Elena Kagan, Post lawyer
By Al Kamen
Senators on both sides of the aisle are contorting to work out their positions on the nomination of Solicitor General Elena Kagan to the Supreme Court. Former Republican Sen. Arlen Specter of Pennsylvania opposed Kagan 14 months ago when she was nominated for her current job -- the only one in government that requires a candidate to be a lawyer.
At the time, the then-Republican Specter worried, inter alia, that her "strongly held" views would impede her ability to be an effective advocate for the administration's positions. (The GOP was very concerned that the Obama administration do well at the high court.)
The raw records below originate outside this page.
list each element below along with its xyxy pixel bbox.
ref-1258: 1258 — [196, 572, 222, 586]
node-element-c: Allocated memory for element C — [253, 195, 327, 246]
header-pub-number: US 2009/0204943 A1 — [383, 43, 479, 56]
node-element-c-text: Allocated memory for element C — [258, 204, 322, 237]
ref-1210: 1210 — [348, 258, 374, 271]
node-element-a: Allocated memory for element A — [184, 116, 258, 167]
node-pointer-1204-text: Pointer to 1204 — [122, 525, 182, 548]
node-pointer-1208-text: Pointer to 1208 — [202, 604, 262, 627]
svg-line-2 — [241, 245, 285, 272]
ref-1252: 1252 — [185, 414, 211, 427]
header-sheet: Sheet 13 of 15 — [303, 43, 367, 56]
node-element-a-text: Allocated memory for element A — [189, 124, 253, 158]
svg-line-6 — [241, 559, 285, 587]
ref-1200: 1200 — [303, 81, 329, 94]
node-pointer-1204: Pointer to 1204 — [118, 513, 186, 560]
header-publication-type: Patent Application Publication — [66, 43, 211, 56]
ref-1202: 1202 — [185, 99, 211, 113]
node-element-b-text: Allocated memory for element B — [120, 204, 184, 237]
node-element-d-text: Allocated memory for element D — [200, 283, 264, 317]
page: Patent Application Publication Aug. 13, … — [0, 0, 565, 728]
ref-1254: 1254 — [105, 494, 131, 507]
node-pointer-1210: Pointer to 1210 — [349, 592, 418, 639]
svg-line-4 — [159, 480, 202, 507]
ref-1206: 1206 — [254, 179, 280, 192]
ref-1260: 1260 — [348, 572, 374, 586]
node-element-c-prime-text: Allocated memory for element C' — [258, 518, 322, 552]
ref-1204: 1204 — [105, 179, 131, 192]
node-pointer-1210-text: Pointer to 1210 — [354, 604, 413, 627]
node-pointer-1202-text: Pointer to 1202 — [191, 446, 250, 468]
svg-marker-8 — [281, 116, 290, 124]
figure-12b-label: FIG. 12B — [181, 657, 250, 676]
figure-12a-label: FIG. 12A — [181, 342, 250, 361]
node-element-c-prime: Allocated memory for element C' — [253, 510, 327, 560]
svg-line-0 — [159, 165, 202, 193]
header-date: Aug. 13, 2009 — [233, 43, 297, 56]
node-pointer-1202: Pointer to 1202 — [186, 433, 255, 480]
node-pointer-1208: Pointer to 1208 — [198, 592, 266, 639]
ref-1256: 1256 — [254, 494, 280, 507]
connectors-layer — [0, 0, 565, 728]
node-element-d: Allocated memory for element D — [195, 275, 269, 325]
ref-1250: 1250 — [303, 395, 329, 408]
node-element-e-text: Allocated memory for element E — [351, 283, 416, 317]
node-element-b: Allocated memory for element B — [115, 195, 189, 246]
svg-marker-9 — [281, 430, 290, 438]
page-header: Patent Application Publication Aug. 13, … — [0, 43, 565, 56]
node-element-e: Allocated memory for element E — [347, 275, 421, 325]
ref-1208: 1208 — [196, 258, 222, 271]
Having switched to save his seat from a Republican primary challenge, Specter now has to explain how someone who didn't qualify to be the administration's mouthpiece is somehow qualified to be on the court.
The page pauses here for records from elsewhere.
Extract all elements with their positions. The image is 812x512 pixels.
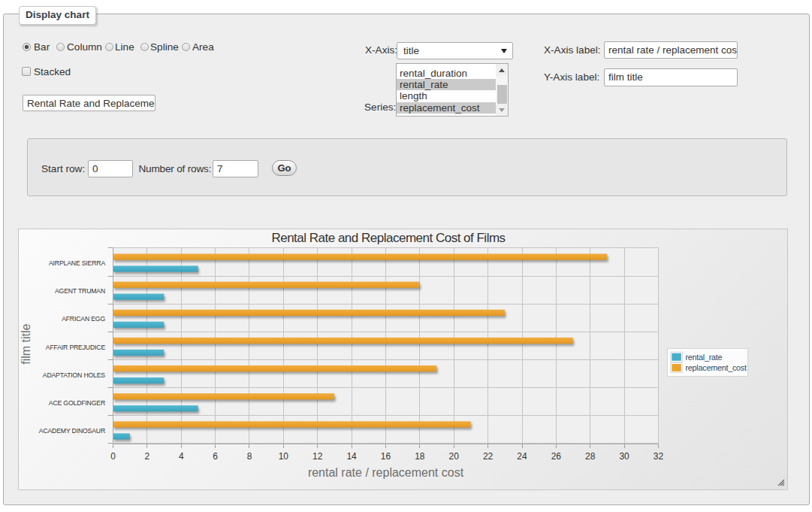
svg-text:16: 16	[381, 451, 391, 462]
svg-text:ACADEMY DINOSAUR: ACADEMY DINOSAUR	[39, 427, 105, 435]
svg-text:0: 0	[110, 451, 116, 462]
svg-text:8: 8	[247, 451, 252, 462]
svg-text:14: 14	[346, 451, 357, 462]
svg-text:4: 4	[179, 451, 184, 462]
svg-text:rental_rate: rental_rate	[686, 353, 723, 362]
svg-text:28: 28	[585, 451, 596, 462]
svg-text:2: 2	[145, 451, 150, 462]
svg-text:20: 20	[449, 451, 460, 462]
svg-text:replacement_cost: replacement_cost	[686, 363, 747, 372]
svg-text:30: 30	[619, 451, 629, 462]
svg-text:AIRPLANE SIERRA: AIRPLANE SIERRA	[49, 259, 105, 267]
svg-text:ACE GOLDFINGER: ACE GOLDFINGER	[49, 399, 105, 407]
svg-text:32: 32	[654, 451, 664, 462]
svg-text:22: 22	[483, 451, 494, 462]
svg-text:AGENT TRUMAN: AGENT TRUMAN	[55, 287, 105, 295]
svg-text:6: 6	[213, 451, 218, 462]
svg-text:18: 18	[415, 451, 425, 462]
svg-text:rental rate / replacement cost: rental rate / replacement cost	[308, 466, 464, 479]
svg-text:AFFAIR PREJUDICE: AFFAIR PREJUDICE	[46, 344, 106, 351]
svg-text:10: 10	[279, 451, 289, 462]
svg-text:AFRICAN EGG: AFRICAN EGG	[62, 315, 105, 323]
svg-text:26: 26	[551, 451, 562, 462]
svg-text:film title: film title	[20, 323, 32, 364]
svg-text:Rental Rate and Replacement Co: Rental Rate and Replacement Cost of Film…	[271, 231, 505, 245]
svg-text:24: 24	[517, 451, 527, 462]
svg-text:12: 12	[312, 451, 323, 462]
svg-text:ADAPTATION HOLES: ADAPTATION HOLES	[43, 371, 106, 379]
No problem. She "has a varied and diverse background outside the circuit court of appeals," he says, meaning she's a great pick because she has no experience as a jurist.
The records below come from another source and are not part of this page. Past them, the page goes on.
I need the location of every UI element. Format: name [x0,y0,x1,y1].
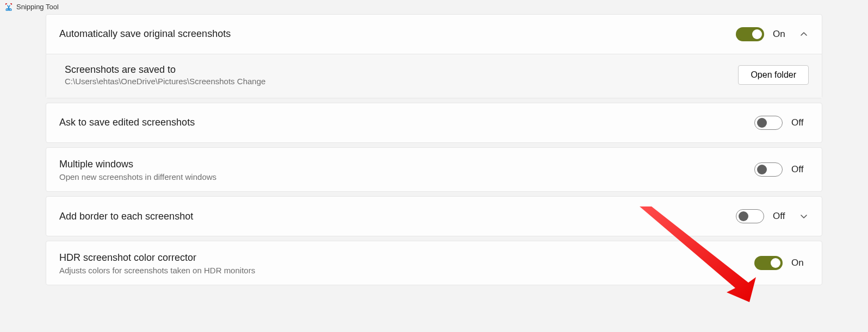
hdr-toggle[interactable] [754,256,783,270]
setting-hdr-corrector: HDR screenshot color corrector Adjusts c… [46,241,822,285]
setting-title: Ask to save edited screenshots [59,116,754,129]
setting-auto-save-row[interactable]: Automatically save original screenshots … [46,15,822,54]
change-link[interactable]: Change [237,77,266,86]
settings-list: Automatically save original screenshots … [0,13,868,300]
app-title: Snipping Tool [16,3,59,11]
setting-auto-save: Automatically save original screenshots … [46,14,822,98]
setting-add-border-row[interactable]: Add border to each screenshot Off [46,197,822,236]
ask-save-toggle[interactable] [754,116,783,130]
toggle-state-label: Off [791,117,809,128]
toggle-state-label: Off [791,164,809,175]
auto-save-toggle[interactable] [736,27,764,41]
titlebar: Snipping Tool [0,0,868,13]
toggle-state-label: On [773,29,790,40]
toggle-state-label: Off [773,211,790,222]
setting-title: Add border to each screenshot [59,210,736,223]
chevron-down-icon[interactable] [799,212,809,220]
setting-ask-save-edited: Ask to save edited screenshots Off [46,103,822,143]
setting-title: Screenshots are saved to [65,64,738,76]
setting-subtitle: Open new screenshots in different window… [59,172,754,181]
setting-add-border: Add border to each screenshot Off [46,196,822,236]
setting-multiple-windows-row[interactable]: Multiple windows Open new screenshots in… [46,148,822,191]
save-path: C:\Users\ehtas\OneDrive\Pictures\Screens… [65,77,235,86]
multiple-windows-toggle[interactable] [754,162,783,177]
add-border-toggle[interactable] [736,209,764,223]
open-folder-button[interactable]: Open folder [738,65,809,85]
toggle-state-label: On [791,258,809,268]
setting-ask-save-row[interactable]: Ask to save edited screenshots Off [46,103,822,142]
snipping-tool-icon [4,2,13,11]
setting-title: Automatically save original screenshots [59,27,736,41]
setting-saved-to: Screenshots are saved to C:\Users\ehtas\… [46,54,822,98]
setting-subtitle: Adjusts colors for screenshots taken on … [59,266,754,275]
setting-hdr-row[interactable]: HDR screenshot color corrector Adjusts c… [46,241,822,285]
setting-subtitle: C:\Users\ehtas\OneDrive\Pictures\Screens… [65,77,738,86]
setting-title: Multiple windows [59,158,754,171]
setting-title: HDR screenshot color corrector [59,251,754,265]
chevron-up-icon[interactable] [799,30,809,38]
setting-multiple-windows: Multiple windows Open new screenshots in… [46,147,822,192]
Then there are all those Republicans working a no-judicial-experience rap on Kagan who have to deal with having effusively praised Bush White House Counsel Harriet Miers, who somehow got nominated (just for three weeks) to the Supreme Court in 2005.
Sen. John Cornyn (R-Tex.) said Miers, who had no judicial experience and was lacking in other areas, was an excellent, even more "desirable" choice precisely because she didn't have any experience on the bench.
Fact is, Kagan is a brilliant lawyer and we at In the Loop think she's eminently qualified for the court. We know this because she worked on a couple cases for The Washington Post 20 years ago when she was at Williams & Connolly.
Seems The Post had written a series and talked about one Craig Allen Williams, who was charged in some killings after his accidental release from the D.C. Jail in October 1988. (He was eventually convicted in 1990 in two murder cases, each carrying mandatory minimum 20-to-life sentences.)
Williams maybe didn't like the media coverage. He sued The Post and its writers -- including Kagan's former Daily Princetonian colleague Bart Gellman -- and the D.C. Police department for violating his civil rights. Although memories are dim as to precisely what Kagan did in the nine months before the suit was thrown out, she clearly bested the opposing counsel.
Of course, the opposing lawyer may not have been a formidable litigator: Williams, filing his legal motions from the federal pen, was representing himself.
She also represented The Post and WRC-TV in a successful bid to compel release to the public of unredacted transcripts of audiotapes to be used in a criminal trial.